The problems at the center involved radiotracing drugs injected into a patient’s brain to assist in capturing images used to study brain activity.

The drugs are not supposed to have any effect on the patient and they degrade quickly — so fast, in fact, that imaging centers must often manufacture them on the spot, rather than buy them from outside vendors.

The manufacturing process is strictly regulated by the FDA.

Dr. Alexander Neumeister, a psychiatrist with the molecular imaging program at the Mount Sinai School of Medicine, said PET centers across the country routinely test tracers for sterility and purity just minutes before they are injected, while the patient is lying on the table.

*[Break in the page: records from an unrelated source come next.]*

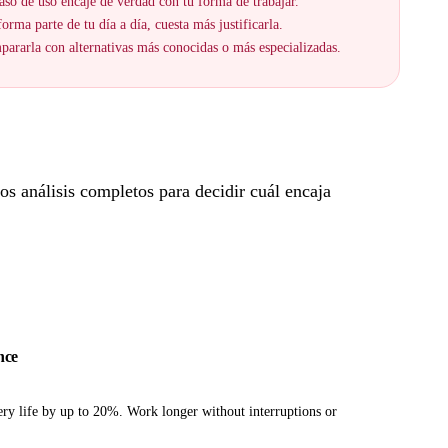
aso de uso encaje de verdad con tu forma de trabajar.
orma parte de tu día a día, cuesta más justificarla.
ararla con alternativas más conocidas o más especializadas.
s análisis completos para decidir cuál encaja
nce
ry life by up to 20%. Work longer without interruptions or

The tests, he said, turn up impurities about 1 percent to 3 percent of the time, and make it nearly impossible to unknowingly inject adulterated medications.

“You’d have to be an idiot,” Neumeister said, adding that he was speaking generally about the testing procedure, rather than the situation at the Kreitchman PET Center. “It’s like being pregnant — either you are, or you’re not; it’s very clear, there’s no gray zone, no ambiguity.”

FACILITY ‘BREAKING A SACRED TRUST’

If an impure tracer is used, any resulting scientific studies “are compromised,” Neumeister said. It also might affect a person’s health condition in unpredictable ways, like inducing allergies or worsening depression.

“It’s not that you’re killing a patient,” he said, but “you might be exposing your patient to various other levels of danger.”

Among the problems at Columbia cited by the FDA were a failure to set up appropriate sterility tests, poor recordkeeping and lapses in training.

“If you’re approved by the FDA to administer compounds that pass purity tests, and then inject substances that do not meet quality assurance regulations, you are breaking a sacred trust,” said Dr. Nancy C. Andreasen, a former editor-in-chief of the American Journal of Psychiatry.

Andreasen, of the University of Iowa, an internationally known PET researcher, said the resulting studies are often used to determine dosages for treating patients in ordinary clinical settings. “And if a study is messed up, you could be overmedicating or undermedicating a patient,” she said.